Yes, these are labeled statements, as described in the Java Langage Specification, Java SE 8 Edition, in section 14.7:
LabeledStatement:
Identifier : Statement
LabeledStatementNoShortIf:
Identifier : StatementNoShortIf
The Identifier is declared to be the label of the immediately
contained Statement.
Unlike C and C++, the Java programming language has no goto statement;
identifier statement labels are used with break or continue statements
(§14.15, §14.16) appearing anywhere within the labeled statement.

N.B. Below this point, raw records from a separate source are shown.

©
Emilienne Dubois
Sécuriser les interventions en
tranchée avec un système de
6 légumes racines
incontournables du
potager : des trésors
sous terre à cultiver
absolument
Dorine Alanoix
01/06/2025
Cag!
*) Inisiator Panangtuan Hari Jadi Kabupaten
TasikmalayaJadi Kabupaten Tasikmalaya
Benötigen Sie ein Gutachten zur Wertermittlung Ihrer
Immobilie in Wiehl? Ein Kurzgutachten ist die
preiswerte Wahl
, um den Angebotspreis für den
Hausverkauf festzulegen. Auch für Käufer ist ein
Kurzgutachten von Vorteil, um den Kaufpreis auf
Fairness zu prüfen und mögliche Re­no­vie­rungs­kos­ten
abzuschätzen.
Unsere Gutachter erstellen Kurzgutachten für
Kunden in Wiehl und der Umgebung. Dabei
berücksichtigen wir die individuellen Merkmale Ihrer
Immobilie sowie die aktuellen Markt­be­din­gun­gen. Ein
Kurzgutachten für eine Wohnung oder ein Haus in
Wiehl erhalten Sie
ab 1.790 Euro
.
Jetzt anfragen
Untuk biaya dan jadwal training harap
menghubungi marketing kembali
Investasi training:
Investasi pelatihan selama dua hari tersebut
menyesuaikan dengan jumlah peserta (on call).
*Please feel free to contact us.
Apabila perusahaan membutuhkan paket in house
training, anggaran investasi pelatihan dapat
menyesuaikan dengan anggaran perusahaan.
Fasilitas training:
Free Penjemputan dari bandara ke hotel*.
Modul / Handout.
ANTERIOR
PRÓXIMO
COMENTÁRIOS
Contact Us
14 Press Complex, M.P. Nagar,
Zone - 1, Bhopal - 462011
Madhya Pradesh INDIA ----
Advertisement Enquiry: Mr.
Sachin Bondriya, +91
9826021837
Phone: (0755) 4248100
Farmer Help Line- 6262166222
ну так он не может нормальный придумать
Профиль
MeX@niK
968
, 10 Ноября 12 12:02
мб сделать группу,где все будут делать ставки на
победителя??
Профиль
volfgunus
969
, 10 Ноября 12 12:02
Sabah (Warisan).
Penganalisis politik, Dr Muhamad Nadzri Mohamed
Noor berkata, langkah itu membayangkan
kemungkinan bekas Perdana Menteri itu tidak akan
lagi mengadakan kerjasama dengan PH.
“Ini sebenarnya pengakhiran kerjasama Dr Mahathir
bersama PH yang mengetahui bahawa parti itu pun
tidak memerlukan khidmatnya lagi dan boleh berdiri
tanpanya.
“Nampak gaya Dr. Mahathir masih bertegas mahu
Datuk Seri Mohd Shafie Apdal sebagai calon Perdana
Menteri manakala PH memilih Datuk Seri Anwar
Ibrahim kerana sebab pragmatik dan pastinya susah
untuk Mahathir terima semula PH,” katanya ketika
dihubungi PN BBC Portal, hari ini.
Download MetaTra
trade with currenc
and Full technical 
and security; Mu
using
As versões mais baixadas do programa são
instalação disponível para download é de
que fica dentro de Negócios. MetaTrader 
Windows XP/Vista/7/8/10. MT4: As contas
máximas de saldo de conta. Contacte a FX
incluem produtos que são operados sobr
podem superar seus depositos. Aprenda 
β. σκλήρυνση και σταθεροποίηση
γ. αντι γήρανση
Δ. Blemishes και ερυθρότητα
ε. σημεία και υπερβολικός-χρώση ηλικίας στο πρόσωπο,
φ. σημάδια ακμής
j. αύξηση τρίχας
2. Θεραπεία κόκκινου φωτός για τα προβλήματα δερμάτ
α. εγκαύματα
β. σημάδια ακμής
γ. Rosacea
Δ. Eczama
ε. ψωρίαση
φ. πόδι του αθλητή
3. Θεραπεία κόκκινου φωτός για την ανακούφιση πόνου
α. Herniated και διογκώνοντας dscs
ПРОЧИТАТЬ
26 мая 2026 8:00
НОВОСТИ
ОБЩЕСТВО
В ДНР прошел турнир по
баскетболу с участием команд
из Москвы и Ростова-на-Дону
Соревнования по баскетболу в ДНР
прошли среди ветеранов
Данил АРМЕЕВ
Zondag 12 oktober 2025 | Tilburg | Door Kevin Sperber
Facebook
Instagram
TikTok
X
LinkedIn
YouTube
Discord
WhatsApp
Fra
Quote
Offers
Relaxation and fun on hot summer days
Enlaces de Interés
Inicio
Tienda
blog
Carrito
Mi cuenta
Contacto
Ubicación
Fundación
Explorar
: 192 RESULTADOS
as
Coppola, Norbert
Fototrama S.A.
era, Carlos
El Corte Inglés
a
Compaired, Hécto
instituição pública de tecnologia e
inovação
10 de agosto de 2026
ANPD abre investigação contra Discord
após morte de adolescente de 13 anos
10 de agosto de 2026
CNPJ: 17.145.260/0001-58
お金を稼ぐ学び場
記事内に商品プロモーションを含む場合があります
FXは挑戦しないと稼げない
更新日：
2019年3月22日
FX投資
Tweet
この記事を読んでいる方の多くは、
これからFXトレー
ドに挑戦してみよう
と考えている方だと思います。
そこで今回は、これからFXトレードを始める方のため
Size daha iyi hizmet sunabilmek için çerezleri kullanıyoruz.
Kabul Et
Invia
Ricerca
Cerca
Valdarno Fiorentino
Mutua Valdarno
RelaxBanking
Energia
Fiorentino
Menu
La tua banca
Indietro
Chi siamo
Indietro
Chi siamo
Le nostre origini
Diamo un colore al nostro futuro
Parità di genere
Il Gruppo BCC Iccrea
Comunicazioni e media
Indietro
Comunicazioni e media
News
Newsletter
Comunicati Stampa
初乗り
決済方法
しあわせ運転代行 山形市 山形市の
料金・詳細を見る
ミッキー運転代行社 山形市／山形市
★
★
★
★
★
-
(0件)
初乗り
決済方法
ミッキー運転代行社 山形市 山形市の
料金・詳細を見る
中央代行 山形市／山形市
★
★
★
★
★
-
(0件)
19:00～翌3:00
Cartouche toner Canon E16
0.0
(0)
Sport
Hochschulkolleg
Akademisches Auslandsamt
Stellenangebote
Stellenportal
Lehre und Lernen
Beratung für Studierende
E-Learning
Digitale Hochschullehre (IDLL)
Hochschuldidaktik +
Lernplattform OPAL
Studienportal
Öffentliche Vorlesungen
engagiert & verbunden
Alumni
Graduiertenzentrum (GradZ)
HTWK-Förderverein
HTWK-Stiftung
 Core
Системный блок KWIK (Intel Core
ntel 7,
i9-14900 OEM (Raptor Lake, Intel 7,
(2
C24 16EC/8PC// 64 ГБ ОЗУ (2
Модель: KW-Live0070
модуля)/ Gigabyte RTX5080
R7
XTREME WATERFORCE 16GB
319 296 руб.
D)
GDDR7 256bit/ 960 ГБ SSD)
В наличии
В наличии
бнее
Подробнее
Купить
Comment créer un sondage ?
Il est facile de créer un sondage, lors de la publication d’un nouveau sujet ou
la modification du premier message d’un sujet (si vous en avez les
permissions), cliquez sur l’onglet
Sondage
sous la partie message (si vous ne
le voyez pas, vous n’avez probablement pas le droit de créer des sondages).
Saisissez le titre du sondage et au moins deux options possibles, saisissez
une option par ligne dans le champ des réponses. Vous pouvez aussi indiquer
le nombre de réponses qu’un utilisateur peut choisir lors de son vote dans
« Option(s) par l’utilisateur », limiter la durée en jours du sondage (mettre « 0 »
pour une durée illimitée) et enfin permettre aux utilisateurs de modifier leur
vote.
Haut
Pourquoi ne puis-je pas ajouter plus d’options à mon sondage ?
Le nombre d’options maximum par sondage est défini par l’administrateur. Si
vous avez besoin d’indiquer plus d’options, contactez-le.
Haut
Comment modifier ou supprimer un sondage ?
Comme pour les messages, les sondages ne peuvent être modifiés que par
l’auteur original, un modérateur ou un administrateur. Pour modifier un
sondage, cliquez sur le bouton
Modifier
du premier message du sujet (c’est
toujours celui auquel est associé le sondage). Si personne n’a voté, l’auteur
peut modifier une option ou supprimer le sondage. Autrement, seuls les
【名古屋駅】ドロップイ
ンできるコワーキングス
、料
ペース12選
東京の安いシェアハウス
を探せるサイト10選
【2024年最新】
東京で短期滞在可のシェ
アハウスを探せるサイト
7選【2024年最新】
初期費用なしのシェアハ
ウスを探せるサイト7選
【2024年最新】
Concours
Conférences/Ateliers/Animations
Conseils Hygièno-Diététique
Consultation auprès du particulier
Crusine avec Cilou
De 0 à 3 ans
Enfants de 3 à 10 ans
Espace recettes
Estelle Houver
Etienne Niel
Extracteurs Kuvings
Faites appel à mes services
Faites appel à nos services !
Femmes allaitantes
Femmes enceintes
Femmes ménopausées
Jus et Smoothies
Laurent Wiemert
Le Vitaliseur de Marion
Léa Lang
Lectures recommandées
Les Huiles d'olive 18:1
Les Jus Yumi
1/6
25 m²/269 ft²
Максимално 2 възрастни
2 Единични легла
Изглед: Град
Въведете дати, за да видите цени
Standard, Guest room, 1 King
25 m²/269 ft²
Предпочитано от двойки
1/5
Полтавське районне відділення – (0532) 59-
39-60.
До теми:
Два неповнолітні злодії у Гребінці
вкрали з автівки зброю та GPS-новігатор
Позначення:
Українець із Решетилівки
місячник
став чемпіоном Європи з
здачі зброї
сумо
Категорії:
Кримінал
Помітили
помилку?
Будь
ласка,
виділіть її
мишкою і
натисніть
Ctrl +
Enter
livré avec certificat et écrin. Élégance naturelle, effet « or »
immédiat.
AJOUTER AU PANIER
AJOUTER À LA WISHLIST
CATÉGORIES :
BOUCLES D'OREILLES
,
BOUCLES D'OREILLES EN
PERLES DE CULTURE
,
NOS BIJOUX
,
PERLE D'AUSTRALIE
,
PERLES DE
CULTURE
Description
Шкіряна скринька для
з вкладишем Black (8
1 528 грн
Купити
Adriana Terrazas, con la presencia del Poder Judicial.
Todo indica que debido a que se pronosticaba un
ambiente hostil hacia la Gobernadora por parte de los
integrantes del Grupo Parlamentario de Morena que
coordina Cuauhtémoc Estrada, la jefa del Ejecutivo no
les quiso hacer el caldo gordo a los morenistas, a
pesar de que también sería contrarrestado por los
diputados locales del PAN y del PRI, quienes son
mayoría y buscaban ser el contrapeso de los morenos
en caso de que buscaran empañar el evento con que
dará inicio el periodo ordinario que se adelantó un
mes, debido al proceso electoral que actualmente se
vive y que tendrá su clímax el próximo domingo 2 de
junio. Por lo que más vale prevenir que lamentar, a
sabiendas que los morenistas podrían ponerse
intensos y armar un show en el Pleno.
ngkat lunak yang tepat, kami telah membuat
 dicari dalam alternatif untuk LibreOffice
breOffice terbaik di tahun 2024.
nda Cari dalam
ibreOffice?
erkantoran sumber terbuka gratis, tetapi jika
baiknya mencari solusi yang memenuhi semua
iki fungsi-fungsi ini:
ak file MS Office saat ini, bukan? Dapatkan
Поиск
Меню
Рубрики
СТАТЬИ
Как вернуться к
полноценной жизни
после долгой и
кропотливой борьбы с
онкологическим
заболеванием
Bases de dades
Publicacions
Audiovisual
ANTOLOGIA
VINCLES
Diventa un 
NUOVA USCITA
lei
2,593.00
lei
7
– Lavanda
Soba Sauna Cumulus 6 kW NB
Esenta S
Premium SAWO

The scope of a label of a labeled statement is the immediately
contained Statement.
It is a compile-time error if the name of a label of a labeled
statement is used within the scope of the label as a label of another
labeled statement.
There is no restriction against using the same identifier as a label
and as the name of a package, class, interface, method, field,
parameter, or local variable. Use of an identifier to label a
statement does not obscure (§6.4.2) a package, class, interface,
method, field, parameter, or local variable with the same name. Use of
an identifier as a class, interface, method, field, local variable or
as the parameter of an exception handler (§14.20) does not obscure a
statement label with the same name.
A labeled statement is executed by executing the immediately contained
Statement.
If the statement is labeled by an Identifier and the contained
Statement completes abruptly because of a break with the same
Identifier, then the labeled statement completes normally. In all
other cases of abrupt completion of the Statement, the labeled
statement completes abruptly for the same reason.